Much like calcium, potassium is an essential electrolyte that is responsible for regulating hydration, muscle function and the central nervous system.
According to a study published on PubMed, potassium supplementation helped to lower the blood pressure in hypertensive patients who were consuming normal amounts of sodium.
Another benefit you’ll enjoy when opting for oatmeal over shredded wheat is that it has significantly more potassium per serving. The rolled and instant variety of oats contain roughly 30% more potassium per serving, and steel cut oats have nearly triple the potassium content per serving.
Higher Iron Content
Iron is an essential mineral that is mostly responsible for delivering oxygen throughout the body. A lack of iron in the diet can lead to anemia. It can also cause shortness of breath, a fast heartbeat, cold hands and feet, and brittle nails. [source]
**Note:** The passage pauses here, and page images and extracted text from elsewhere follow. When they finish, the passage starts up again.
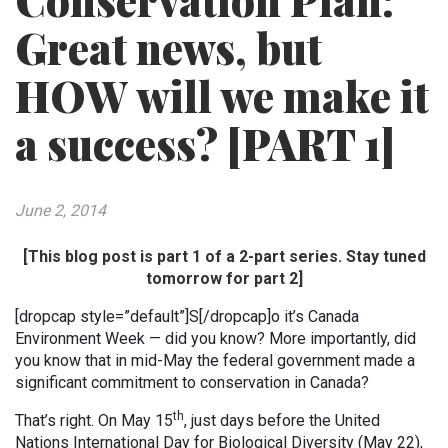
Conservation Plan:
Great news, but
HOW will we make it
a success? [PART 1]
June 2, 2014
[This blog post is part 1 of a 2-part series. Stay tuned
tomorrow for part 2]
[dropcap style=”default”]S[/dropcap]o it’s Canada
Environment Week — did you know? More importantly, did
you know that in mid-May the federal government made a
significant commitment to conservation in Canada?
th
That’s right. On May 15
, just days before the United
Nations International Day for Biological Diversity (May 22),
It is recommended that women between the ages of 19 to 50 consume 18 mg of iron per day, whereas adult men require only 8 mg.
A diet more inclusive of iron would require you to choose either variety of oatmeal over shredded wheat. Both rolled oats and instant oats have roughly four times as much iron per serving as shredded wheat cereal has, and the steel cut variety contains roughly seven times as much iron per servings.
The comparison between shredded wheat vs oatmeal is a close call. Regardless of whichever starchy grain you choose to start your day with, they both share plenty of benefits:
- They’re both low in fat.
- They’re both high in fiber.
- They both have no sodium.
- They both have a modest amount of potassium.
- Both shredded wheat and oatmeal are minimally-processed plant-based foods.
The cereal you should choose boils down to the differences in nutrients and which are a bigger priority for you.